Genome Topographer (T.G. Marr, unpubl.) is another example of an ACeDB-like program that includes a database to hold genome-related data plus displays to allow various views of the data. Like ACeDB, Genome Topographer was not designed as an interactive annotation tool.

Others have written tools more specifically designed for sequence annotation. These include GeneQuiz, SCAN, the BCM search launcher, and GAIA. GeneQuiz (Scharf et al. 1994), like Genotator, automatically runs a series of sequence analysis tools, including BLAST and FASTA. The results are displayed as structured text. Darrell Ricke’s SCAN program (D.O. Ricke, J.M. Buckingham, A.C. Munk, N. Liu, D.C. Bruce, J.F. Chao, Y. Shi, R. Lobb, E.H. Saunders, H.-C. Chi, J.R. Wu, N.A. Doggett, M.R. Altherr, L.L. Deaven, and R.K. Moyzis, in prep.) has a back end similar in some respects to Genotator, although it concentrates more on database homology searches and less on exon prediction. The displays are mostly structured text, some with hyperlinks. The BCM Search Launcher (Smith et al. 1996) provides a point from which to access various sequence (and structure) analysis tools available on the World Wide Web. The user can request any of a variety of such searches; the results of each search are displayed separately as hyperlinked structured text. GAIA (Genome Annotation and Information Analysis) (L.C. Bailey, J. Schug, S. Fischer, M. Gibson, J. Crabtree, D.B. Searls, and G.C. Overton, in prep.), which is being developed at the University of Pennsylvania, is perhaps the most similar system to Genotator in terms of its goals, organization, and features. Sequences are submitted to ATLAS, the data management portion of GAIA, and then annotated automatically by CARTA. The annotated sequence is displayed with Java applets (based on the bioWidget components). Although GAIA calls only one exon prediction program (GRAIL), rather than several as Genotator does, GAIA includes some types of features (e.g., poly(A) signals) that are not reported by Genotator.

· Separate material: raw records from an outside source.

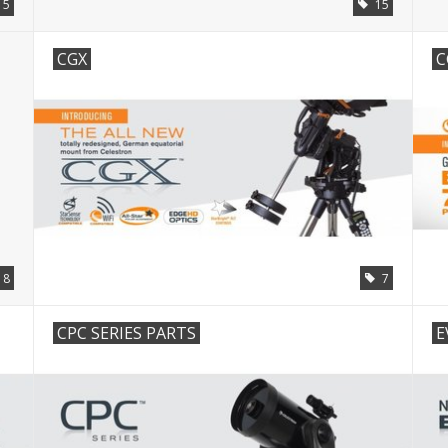
15
15
CGX
C
18
7
CPC SERIES PARTS
E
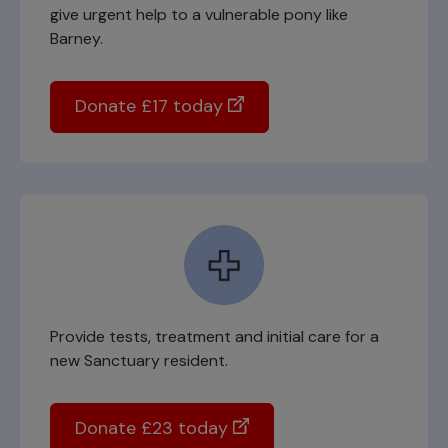
give urgent help to a vulnerable pony like
Barney.
Donate £17 today
Provide tests, treatment and initial care for a
new Sanctuary resident.
Donate £23 today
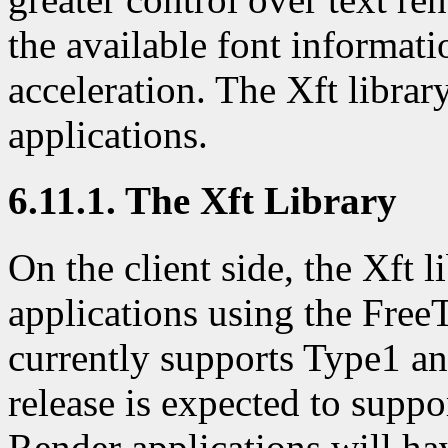
the available font informati
acceleration. The Xft librar
applications.
6.11.1. The Xft Library
On the client side, the Xft l
applications using the Free
currently supports Type1 an
release is expected to supp
Render applications will ha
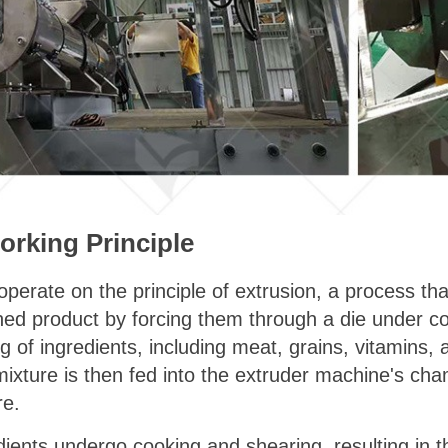
rking Principle
erate on the principle of extrusion, a process tha
ished product by forcing them through a die under co
g of ingredients, including meat, grains, vitamins, 
xture is then fed into the extruder machine's cham
re.
edients undergo cooking and shearing, resulting in t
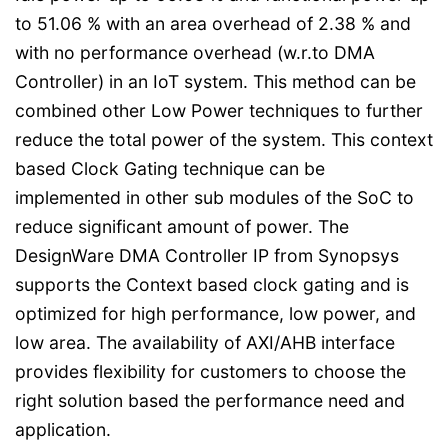
to 51.06 % with an area overhead of 2.38 % and
with no performance overhead (w.r.to DMA
Controller) in an IoT system. This method can be
combined other Low Power techniques to further
reduce the total power of the system. This context
based Clock Gating technique can be
implemented in other sub modules of the SoC to
reduce significant amount of power. The
DesignWare DMA Controller IP from Synopsys
supports the Context based clock gating and is
optimized for high performance, low power, and
low area. The availability of AXI/AHB interface
provides flexibility for customers to choose the
right solution based the performance need and
application.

Recently there has been interest in developing Java displays for visualization of sequences and related information. Groups working on such displays include the Berkeley Drosophila Genome group, (G. Helt and G. Rubin, unpubl.), European Molecular Biology Laboratory (EMBL), and the Computational Biology and Informatics Laboratory at the University of Pennsylvania. The bioWidget Consortium (http://www.biowidgets.org/) involves some of the groups interested in collaborative development of Java displays for bioinformatics. Most of this work has focused on graphical displays rather than on back-end software for sequence analysis. Genotator offers a combined system, which runs a sequence through various analysis tools and then displays the results. The next section describes how Genotator is organized.

The Organization of Genotator

Genotator consists of three main portions—a set of sequence analysis programs, a database, and a graphical browser—as well as the “glue” that links the three components (see Fig. Fig.1).1). These components will be described briefly here and in more detail in subsequent sections.

Figure 1
Organization of Genotator.

Genotator’s Database

Genotator’s database currently exists as a Unix directory hierarchy of flat files. Each flat file contains one type of annotation (e.g., GRAIL exons) in a simple tabular format called ACE format (as used by ACeDB databases; Durbin and Thierry-Mieg 1991). ACE format was chosen because it is easy for programs to parse and is also human-readable (unlike some formats such as ASN1 that are difficult for humans to parse). The directory hierarchy is organized as shown in Figure Figure2.2.

Figure 2
Genotator directory hierarchy for sequence annotations.

The Genotator Back End

The Genotator back end runs several gene finders, homology searches (using BLAST) (Altschul et al. 1990), and signal searches, and saves the results in .ace format. Genotator therefore automates the tedious process of running a dozen different sequence analysis programs with a dozen different input and output formats.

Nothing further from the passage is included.